■ PROBLEM: Your answer should be an exact copy of all the entries, free of pictures.

Page images and extracted text:

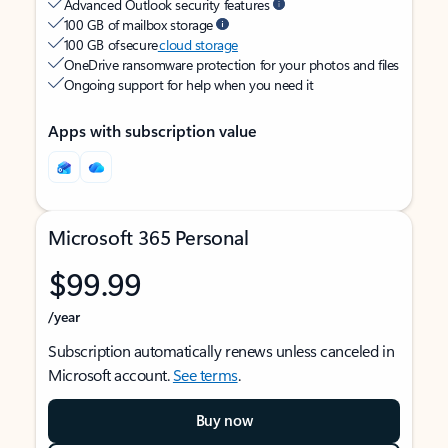
Advanced Outlook security features
100 GB of mailbox storage
100 GB of secure
cloud storage
OneDrive ransomware protection for your photos and files
Ongoing support for help when you need it
Apps with subscription value
Microsoft 365 Personal
$99.99
/year
Subscription automatically renews unless canceled in
Microsoft account.
See terms
.
Buy now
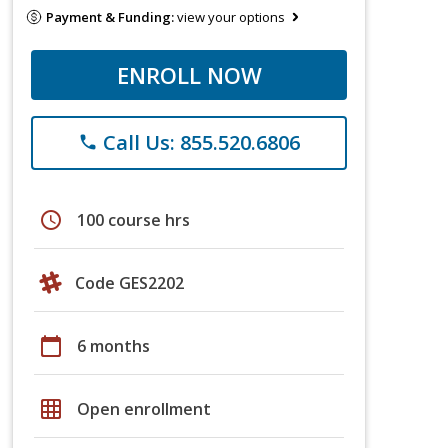
Payment & Funding:
view your options
ENROLL NOW
Call Us: 855.520.6806
phone
schedule
100 course hrs
Code GES2202
calendar_today
6 months
grid_on
Open enrollment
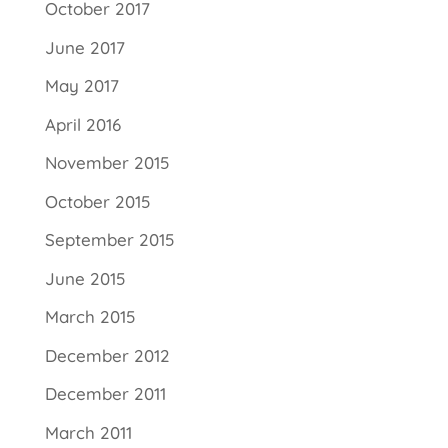
October 2017
June 2017
May 2017
April 2016
November 2015
October 2015
September 2015
June 2015
March 2015
December 2012
December 2011
March 2011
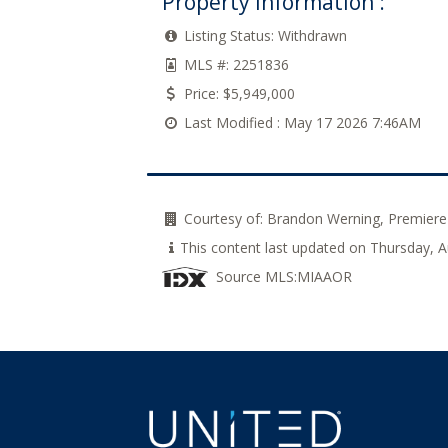
Property Information :
Listing Status:
Withdrawn
MLS #:
2251836
Price:
$5,949,000
Last Modified :
May 17 2026 7:46AM
Courtesy of:
Brandon Werning, Premiere
This content last updated on Thursday,
Source MLS:
MIAAOR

■ ANSWER SECTION:
Advanced Outlook security features
100 GB of mailbox storage
100 GB of secure
cloud storage
OneDrive ransomware protection for your photos and files
Ongoing support for help when you need it
Apps with subscription value
Microsoft 365 Personal
$99.99
/year
Subscription automatically renews unless canceled in
Microsoft account.
See terms
.
Buy now
Payment & Funding:
view your options
ENROLL NOW
Call Us: 855.520.6806
phone
schedule
100 course hrs
Code GES2202
calendar_today
6 months
grid_on
Open enrollment
October 2017
June 2017
May 2017
April 2016
November 2015
October 2015
September 2015
June 2015
March 2015
December 2012
December 2011
March 2011
Property Information :
Listing Status:
Withdrawn
MLS #:
2251836
Price:
$5,949,000
Last Modified :
May 17 2026 7:46AM
Courtesy of:
Brandon Werning, Premiere
This content last updated on Thursday,
Source MLS:
MIAAOR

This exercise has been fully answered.